– Музыкантам я просто говорил: «Слушай, у нас будет концерт, приходи, поиграем чего-нибудь». И конечно, некоторые приходили на репетицию, смотрели в ноты и говорили: «Что это вообще за хрень?» А там, допустим, графическая партитура – не обычные ноты, а нарисован лабиринт со стрелочками, по которому ты должен двигаться.
Но я четко понимал, что мы собрались не для того, чтобы играть академический авангард, типа Штокхаузена и Булеза. Хотя и у Штокхаузена есть хорошие вещи. Но играть Булеза мне было бы скучно. Это сложно выписанная, очень техническая, абсолютно рассудочная музыка. Я до этого занимался импровизацией и понимал, что того же эффекта я могу достичь вообще безо всяких нот, зачем мне потеть над партитурой Булеза? Понятно, у него другая философия, но звучит-то так же! Мы не получали зарплату, нам никто не платил за репетиции, зачем сидеть и играть то, что на самом деле мало кому из собранных музыкантов нравится? В то время в России не было исполнителей, которые это дело любили. Вот как фри-джаз обычные джазмены называли собачатиной, так же и академические музыканты относились к авангарду. Сейчас уже появилось новое поколение, которое и интересуется им, и понимает, и играет хорошо. И я могу это послушать, но играть – что-то неохота.

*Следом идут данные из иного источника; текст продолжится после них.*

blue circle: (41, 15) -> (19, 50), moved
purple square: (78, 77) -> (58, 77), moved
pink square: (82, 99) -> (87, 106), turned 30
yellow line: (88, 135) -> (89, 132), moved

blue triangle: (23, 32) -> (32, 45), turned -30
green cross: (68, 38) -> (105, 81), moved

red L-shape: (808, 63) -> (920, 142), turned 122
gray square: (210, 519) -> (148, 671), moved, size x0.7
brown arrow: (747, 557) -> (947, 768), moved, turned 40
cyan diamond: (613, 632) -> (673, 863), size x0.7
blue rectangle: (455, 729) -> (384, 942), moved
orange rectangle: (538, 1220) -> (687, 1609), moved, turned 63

Я ведь хоть и учился на классического скрипача, все это ненавидел всей душой. Я сперва увлекался тяжелым роком, потом прогрессив-роком. И от академической музыки хотелось такого же драйва, а в классике его не так уж много. За исключением какого-нибудь Стравинского. Так что и с «4'33''» мы двигались в сторону энергичной музыки, которую можно было бы сыграть в клубе.
– Американские минималисты 1960-х бунтовали против европейского авангарда еще и потому, что его тогда вокруг было много, это был академический мейнстрим. Но у нас его и играть-то толком начали в конце 1980-х, сложно представить, что вы от него успели устать.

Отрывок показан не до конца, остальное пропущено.